-- PROVIDED MATERIAL follows --

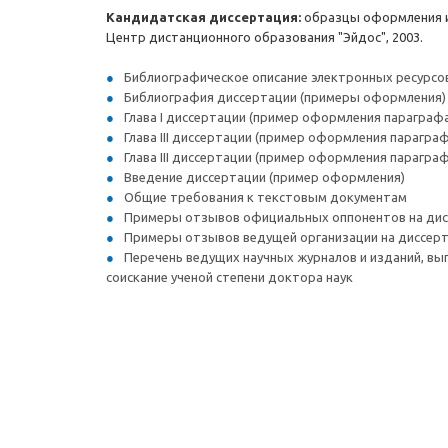
Кандидатская диссертация:
образцы оформления и ш
Центр дистанционного образования "Эйдос", 2003.
Библиографическое описание электронных ресурсо
Библиография диссертации (примеры оформления)
Глава I диссертации (пример оформления параграф
Глава III диссертации (пример оформления параграф
Глава III диссертации (пример оформления параграф
Введение диссертации (пример оформления)
Общие требования к текстовым документам
Примеры отзывов официальных оппонентов на ди
Примеры отзывов ведущей организации на диссер
Перечень ведущих научных журналов и изданий, в
соискание ученой степени доктора наук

-- PROVIDED MATERIAL concluded --

◆ PROMPT
Write the records above out again exactly, but not the pictures.

◆ SOLUTION FOR THIS EXERCISE
Кандидатская диссертация:
образцы оформления и ш
Центр дистанционного образования "Эйдос", 2003.
Библиографическое описание электронных ресурсо
Библиография диссертации (примеры оформления)
Глава I диссертации (пример оформления параграф
Глава III диссертации (пример оформления параграф
Глава III диссертации (пример оформления параграф
Введение диссертации (пример оформления)
Общие требования к текстовым документам
Примеры отзывов официальных оппонентов на ди
Примеры отзывов ведущей организации на диссер
Перечень ведущих научных журналов и изданий, в
соискание ученой степени доктора наук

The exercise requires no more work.